Короткая пауза, затем голос произнёс:
— Будьте добры, кто его спрашивает?
— Меня зовут Джордж Дорн, но, скорее всего, моё имя ни о чем инспектору не скажет. И все же будьте любезны пригласить его к телефону и скажите ему, что у меня есть для него информация по делу Джозефа Малика.
Воцарилось напряжённое молчание, словно женщине на другом конце провода хотелось громко кричать, и она перестала дышать. Наконец она сказала:
— Мой муж сейчас на службе, но я с радостью передам ему любое ваше сообщение.
— Забавно, — сказал Джордж. — Мне сказали, что дежурство инспектора Гудмана длится с полудня до девяти вечера.
— Думаю, вас не касается, где находится мой муж, — неожиданно сорвалось с языка женщины.
Джордж был поражён. Ребекка Гудман боялась и не знала, где её муж: он понял это по каким-то неуловимым интонациям её последних слов. «Я должен быть тактичнее к людям», — подумал он.
— Он хотя бы даёт о себе знать? — осторожно спросил он.
Ему стало жаль миссис Гудман, которая, если задуматься, была женой легавого. Если бы всего несколько лет назад Джордж прочитал в газете, что мужа этой женщины случайно застрелил агрессивно настроенный революционер, он бы, пожалуй, сказал: «Так ему и надо». Любой из тогдашних приятелей Джорджа вполне мог бы убить инспектора Гудмана. Был даже такой момент, когда и сам Джордж мог это сделать. Как-то в декабре один парень из компании Джорджа позвонил молодой вдове полицейского, только что убитого чернокожими, обозвал её сукой и женой легавого и сказал, что её муж виновен в преступлениях против народа. А убившие его войдут в историю как герои. Джордж тогда одобрил эту вербальную акцию, сочтя её хорошим способом изживания в себе буржуазной сентиментальности. Во всех газетах писали, что у троих детей этого полицейского в этом году не будет Рождества; читая этот вздор, Джордж плевался.
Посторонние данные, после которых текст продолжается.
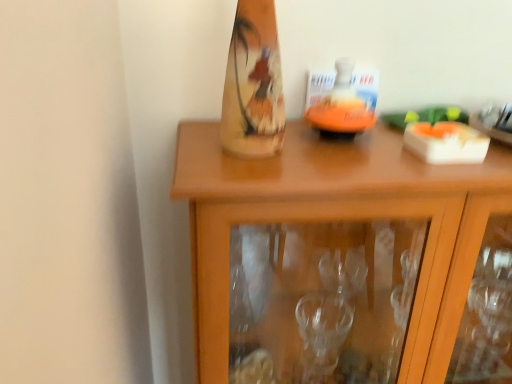 Question: Can you confirm if wooden cabinet at center is bigger than orange matte candle holder at center?

Choices:
 (A) yes
 (B) no

Answer: (A)

Question: From the image's perspective, would you say wooden cabinet at center is shown under orange matte candle holder at center?

Choices:
 (A) no
 (B) yes

Answer: (B)

Question: From a real-world perspective, does wooden cabinet at center stand above orange matte candle holder at center?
Но сейчас ему передалась душевная боль этой женщины. Он ощущал её даже по телефону — боль неопределённости, которую она испытывала, зная, что муж пропал, но не ведая, жив он или мёртв. Хотя, скорее всего, он не мёртв; иначе зачем тогда Хагбард велел Джорджу войти с ним в контакт?
— Я… я не знаю, что вы имеете в виду, — сказала она.
Джордж понял, что её сейчас прорвёт. Через минуту она выплеснет на него все свои страхи. Но, господи, ведь он действительно не знал, где находится Гудман.
— Послушайте, — резко сказал он, пытаясь противостоять захлестнувшему его потоку эмоций, — если вдруг вам удастся связаться с инспектором Гудманом, скажите ему: если он хочет больше узнать о баварских иллюминатах, пусть позвонит Джорджу Дорну в отель «Тюдор». Говорю по буквам: Д-О-Р-Н, отель «Тюдор». Вы все поняли?
— Иллюминаты! Погодите, э… мистер Дорн, все, что вы хотите сказать, вы можете сказать мне. Я ему передам.
— Не могу, миссис Гудман. Ладно, спасибо. И до свидания.
— Подождите. Не вешайте трубку!
— Я не смогу вам помочь, миссис Гудман. И к тому же я не знаю, где он.
Джордж со вздохом опустил трубку на рычаг. У него были холодные и влажные руки. Что ж, придётся сказать Хагбарду, что с инспектором Гудманом связаться не удалось. Зато он кое-что узнал: Сол Гудман, который вёл расследование по факту исчезновения Малика, сам исчез, а слова «баварские иллюминаты» что-то значат для его жены. Джордж пересёк маленькую комнату гостиничного номера и включил телевизор. Шли дневные новости. Он вернулся к кровати, лёг и закурил. Он по-прежнему ощущал себя вымотанным после ночной сексуальной схватки с Тарантеллой Серпентайн.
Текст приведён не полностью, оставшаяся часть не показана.